-- THE DATA --
● ● ● ●
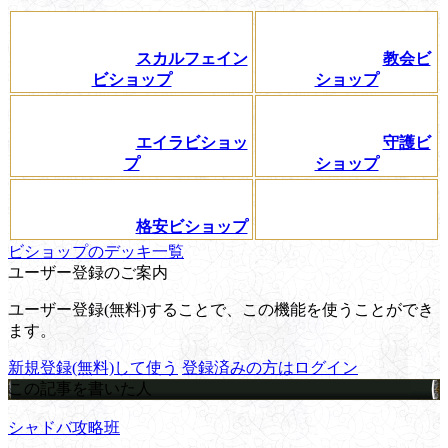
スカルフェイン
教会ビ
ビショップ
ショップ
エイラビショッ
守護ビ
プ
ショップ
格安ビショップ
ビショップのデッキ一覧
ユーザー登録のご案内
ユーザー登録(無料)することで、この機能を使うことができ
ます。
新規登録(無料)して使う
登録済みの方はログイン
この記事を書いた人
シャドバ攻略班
● ● ● ●
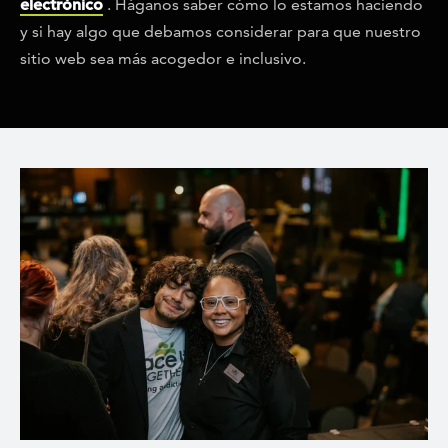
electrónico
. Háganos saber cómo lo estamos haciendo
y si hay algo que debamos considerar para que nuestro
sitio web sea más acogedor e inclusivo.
● ● ● ●
-- TASK OBJECTIVE --
Go to the line in the material above that contains "lo estamos haciendo" and copy exactly from there through the line that contains "sitio web sea más acogedor e inclusivo.", stopping after it.

-- OUTPUT BELOW --
. Háganos saber cómo lo estamos haciendo
y si hay algo que debamos considerar para que nuestro
sitio web sea más acogedor e inclusivo.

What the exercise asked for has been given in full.